From Sermon Preached at St. Giles, London (1598)

Abraham’s desire was a desire joined with trust and confidence. Without this our desire is in vain, be it ever so hot. Abraham’s desire of seeing Christ’s day was joined with hope that he should see it… God had blessed Abraham with abundance of temporal blessings, yet he considered a day would come when his present joy should be taken from him… Therefore, he desired a joy that had a foundation… So Abraham desired a redeemer, and such a one he had: for thus says the Lord who redeems Abraham… that he might redeem his soul from hell… and his body out of the dust of death…

For Abraham confessed himself to be both dust and ashes… Dust in regard of his nature, and therefore subject to corruption; but ashes in regard for his sins, by which he is subject to everlasting condemnation. In respect of both, Abraham desired a redeemer who would deliver both his body from death and his soul from destruction… Though Abraham did not actually see Christ in the flesh, yet he had a desire, which was all one as if he had seen him with bodily eyes.

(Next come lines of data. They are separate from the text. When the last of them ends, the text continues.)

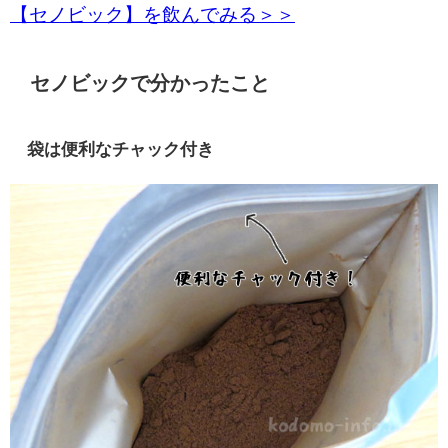
【セノビック】を飲んでみる＞＞
セノビックで分かったこと
袋は便利なチャック付き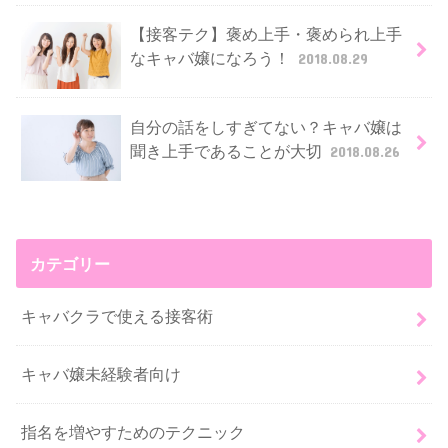
【接客テク】褒め上手・褒められ上手
なキャバ嬢になろう！
2018.08.29
自分の話をしすぎてない？キャバ嬢は
聞き上手であることが大切
2018.08.26
カテゴリー
キャバクラで使える接客術
キャバ嬢未経験者向け
指名を増やすためのテクニック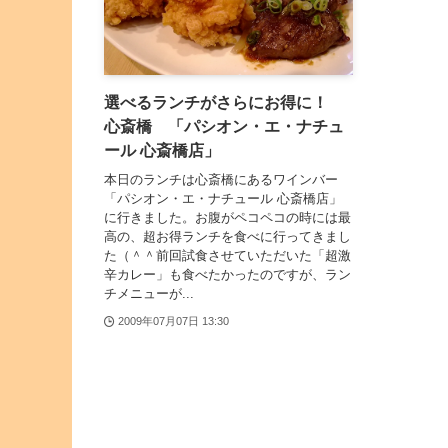
選べるランチがさらにお得に！
心斎橋 「パシオン・エ・ナチュ
ール 心斎橋店」
本日のランチは心斎橋にあるワインバー
「パシオン・エ・ナチュール 心斎橋店」
に行きました。お腹がペコペコの時には最
高の、超お得ランチを食べに行ってきまし
た（＾＾前回試食させていただいた「超激
辛カレー」も食べたかったのですが、ラン
チメニューが...
2009年07月07日 13:30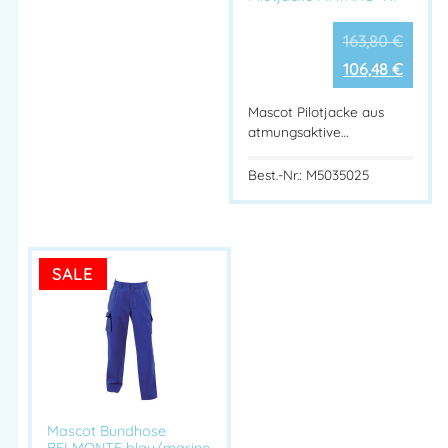
163,80
€
106,48
€
Mascot Pilotjacke aus
atmungsaktive…
Best.-Nr.: M5035025
SALE
Mascot Bundhose
BELMONTE blau/marine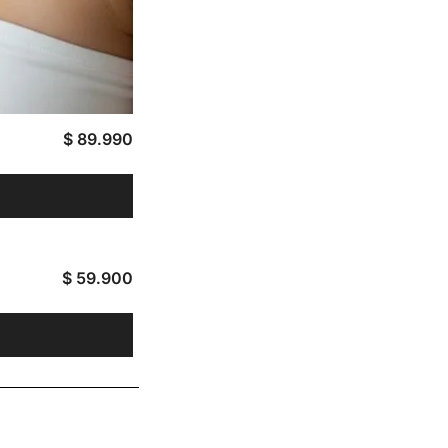
$
89.990
$
59.900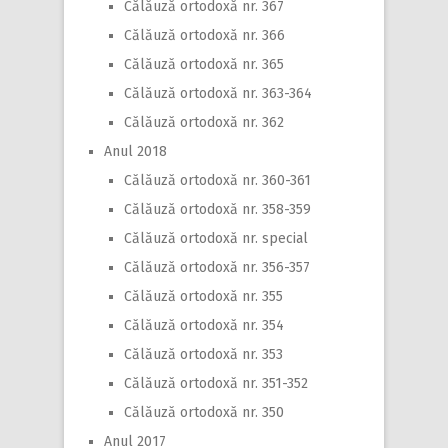
Călăuză ortodoxă nr. 367
Călăuză ortodoxă nr. 366
Călăuză ortodoxă nr. 365
Călăuză ortodoxă nr. 363-364
Călăuză ortodoxă nr. 362
Anul 2018
Călăuză ortodoxă nr. 360-361
Călăuză ortodoxă nr. 358-359
Călăuză ortodoxă nr. special
Călăuză ortodoxă nr. 356-357
Călăuză ortodoxă nr. 355
Călăuză ortodoxă nr. 354
Călăuză ortodoxă nr. 353
Călăuză ortodoxă nr. 351-352
Călăuză ortodoxă nr. 350
Anul 2017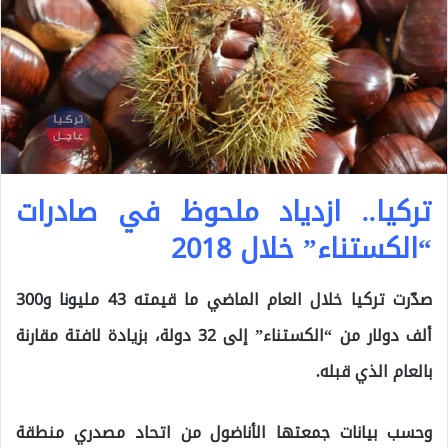
تركيا.. ازدياد ملحوظ في صادرات
“الكستناء” خلال 2018
صدّرت تركيا خلال العام الماضي ما قيمته 43 مليونا و300
ألف دولار من “الكستناء” إلى 32 دولة، بزيادة لافتة مقارنة
بالعام الذي قبله.
وحسب بيانات جمعتها الأناضول من اتحاد مصدري منطقة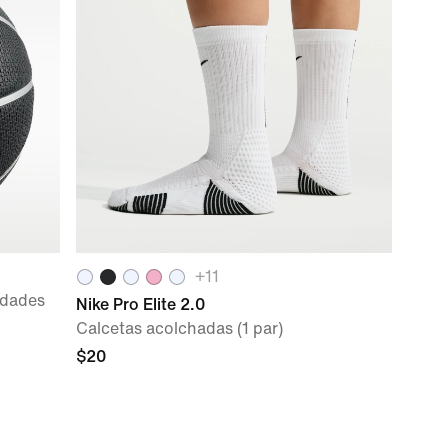
+
11
idades
Nike Pro Elite 2.0
Calcetas acolchadas (1 par)
$20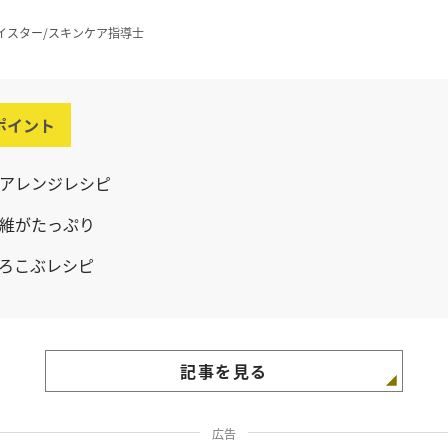
イスター/スキンケア指導士
ポイント
アレンジレシピ
維がたっぷり
ろこぶレシピ
記事を見る
広告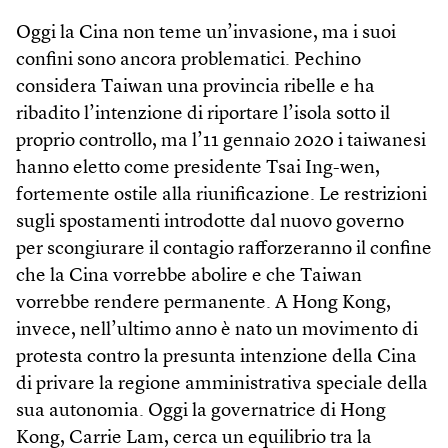
Oggi la Cina non teme un’invasione, ma i suoi
confini sono ancora problematici. Pechino
considera Taiwan una provincia ribelle e ha
ribadito l’intenzione di riportare l’isola sotto il
proprio controllo, ma l’11 gennaio 2020 i taiwanesi
hanno eletto come presidente Tsai Ing-wen,
fortemente ostile alla riunificazione. Le restrizioni
sugli spostamenti introdotte dal nuovo governo
per scongiurare il contagio rafforzeranno il confine
che la Cina vorrebbe abolire e che Taiwan
vorrebbe rendere permanente. A Hong Kong,
invece, nell’ultimo anno è nato un movimento di
protesta contro la presunta intenzione della Cina
di privare la regione amministrativa speciale della
sua autonomia. Oggi la governatrice di Hong
Kong, Carrie Lam, cerca un equilibrio tra la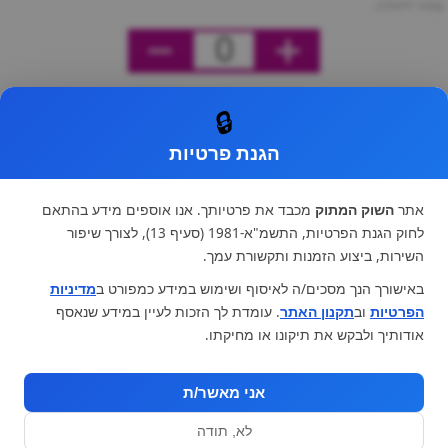
מחיר ליחידה
0
🔒
הגנת פרטיות
אתר
השוק המתוק
מכבד את פרטיותך. אנו אוספים מידע בהתאם
לחוק הגנת הפרטיות, התשמ"א-1981 (סעיף 13), לצורך שיפור
השירות, ביצוע הזמנות ותקשורת עמך.
באישורך הנך מסכים/ה לאיסוף ושימוש במידע כמפורט ב
מדיניות
הפרטיות
וב
תקנון האתר
. עומדת לך הזכות לעיין במידע שנאסף
אודותיך ולבקש את תיקונו או מחיקתו.
אני מאשר/ת
לא, תודה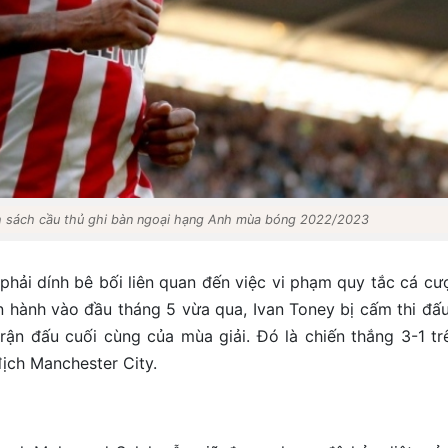
h sách cầu thủ ghi bàn ngoại hạng Anh mùa bóng 2022/2023
 phải dính bê bối liên quan đến việc vi phạm quy tắc cá cư
n hành vào đầu tháng 5 vừa qua, Ivan Toney bị cấm thi đấ
trận đấu cuối cùng của mùa giải. Đó là chiến thắng 3-1 tr
địch Manchester City.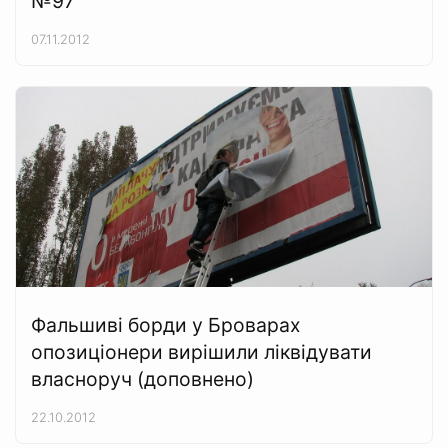
№97
07.11.2012
Фальшиві борди у Броварах
опозиціонери вирішили ліквідувати
власноруч (доповнено)
22.10.2012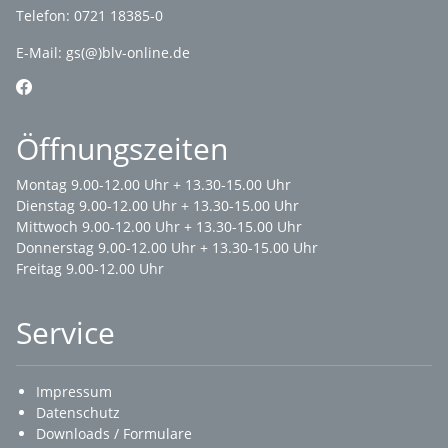
Telefon: 0721 18385-0
E-Mail:
gs(@)blv-online.de
Öffnungszeiten
Montag 9.00-12.00 Uhr + 13.30-15.00 Uhr
Dienstag 9.00-12.00 Uhr + 13.30-15.00 Uhr
Mittwoch 9.00-12.00 Uhr + 13.30-15.00 Uhr
Donnerstag 9.00-12.00 Uhr + 13.30-15.00 Uhr
Freitag 9.00-12.00 Uhr
Service
Impressum
Datenschutz
Downloads / Formulare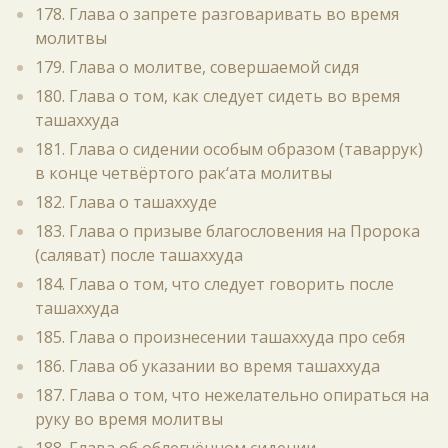
178. Глава о запрете разговаривать во время
молитвы
179. Глава о молитве, совершаемой сидя
180. Глава о том, как следует сидеть во время
ташаххуда
181. Глава о сидении особым образом (таваррук)
в конце четвёртого рак‘ата молитвы
182. Глава о ташаххуде
183. Глава о призыве благословения на Пророка
(саляват) после ташаххуда
184. Глава о том, что следует говорить после
ташаххуда
185. Глава о произнесении ташаххуда про себя
186. Глава об указании во время ташаххуда
187. Глава о том, что нежелательно опираться на
руку во время молитвы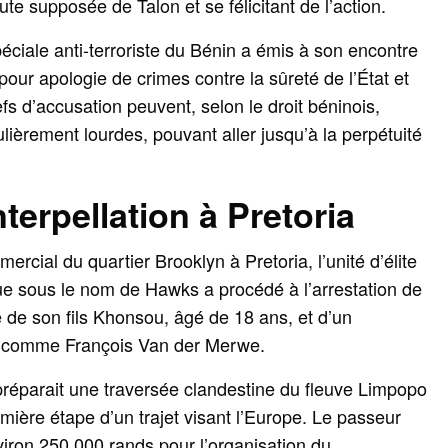
ute supposée de Talon et se félicitant de l’action.
ciale anti-terroriste du Bénin a émis à son encontre
pour apologie de crimes contre la sûreté de l’État et
efs d’accusation peuvent, selon le droit béninois,
lièrement lourdes, pouvant aller jusqu’à la perpétuité
interpellation à Pretoria
ercial du quartier Brooklyn à Pretoria, l’unité d’élite
ue sous le nom de Hawks a procédé à l’arrestation de
 de son fils Khonsou, âgé de 18 ans, et d’un
ifié comme François Van der Merwe.
 préparait une traversée clandestine du fleuve Limpopo
ière étape d’un trajet visant l’Europe. Le passeur
iron 250 000 rands pour l’organisation du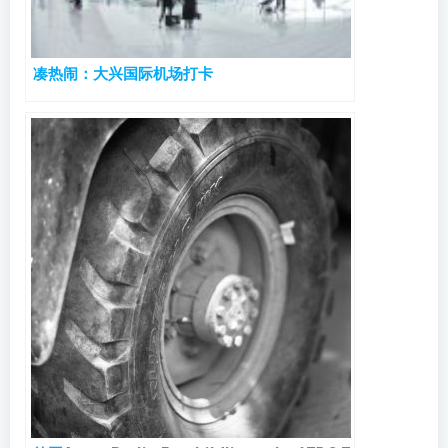
凑热闹：大兴国际机场打卡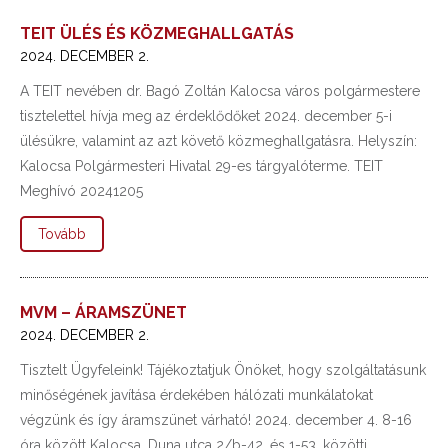
TEIT ÜLÉS ÉS KÖZMEGHALLGATÁS
2024. DECEMBER 2.
A TEIT nevében dr. Bagó Zoltán Kalocsa város polgármestere
tisztelettel hívja meg az érdeklődőket 2024. december 5-i
ülésükre, valamint az azt követő közmeghallgatásra. Helyszín:
Kalocsa Polgármesteri Hivatal 29-es tárgyalóterme. TEIT
Meghívó 20241205
Tovább
MVM – ÁRAMSZÜNET
2024. DECEMBER 2.
Tisztelt Ügyfeleink! Tájékoztatjuk Önöket, hogy szolgáltatásunk
minőségének javítása érdekében hálózati munkálatokat
végzünk és így áramszünet várható! 2024. december 4. 8-16
óra között Kalocsa, Duna utca 2/b-42. és 1-53. közötti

Abraham rejoiced to think that he was delivered from being dust and ashes, that now he might say with David, you will not leave my soul in hell, nor allow me to see corruption. Abraham rejoiced, considering that by means of Christ his redeemer, he should not only escape the corruption, which is death of body and the death of the soul, which is the wages of sin, but also should have an actual blessing, and that not temporal, but spiritual in heavenly things…

The matter of Abraham’s joy was the hope of a heavenly blessing by Christ. This God signified when he promised that his seed should not only be as the dust of the earth, which is an earthly blessing, but as the stars of heaven… This blessing was, that Abraham should enjoy those things which the eye has not seen…

This blessing should also come to him by his own seed, not by a strange or foreign mean… and his joy was the greater considering that this benefit was not appropriated to the Jews only that were of the stock of Abraham, but that in him all nations should be blessed; not only Abraham and all his children, but as many as were to be blessed, should obtain this blessedness in him…

To desire Christ’s days before he come, and to joy when it is come, are the true touchstones of our love to him. When our first parents, Adam and Eve, heard God was come, they hid themselves. So he who is in a state of sin desires not God’s coming or presence, neither rejoice at it… Abraham knew a day would come that should take away all his earthly joy, and therefore desired the day of Christ’s birth which might make him to rejoice in tribulation… and rejoice in afflictions…

As we must rejoice at this day of Christ, after Abraham’s example; so Christ has a second day, wherein he will give to every man according to his works… If we rejoice at this day, when it comes, and desire it, if we love the glorious coming of Christ, if we look for the appearing of the just God, then shall we show ourselves the children of Abraham. Of that day to see it, he says it shall be matter of joy: Lift up your heads, for your redemption draws near. To others, a matter of sorrow, for they shall hide themselves in the rocks.

Lancelot Andrewes (1555-1626) was Bishop of Chichester and Winchester, one of the most influential scholars and church leaders of his day. He was one of the principal translators of the Authorized “King James” Version of the Bible, and a widely admired preacher. He developed his reputation as an erudite, literary preacher while serving as vicar of London’s Church of St. Giles, Cripplegate in the 1590’s. He is commemorated on September 26 on the calendar of several Anglican churches.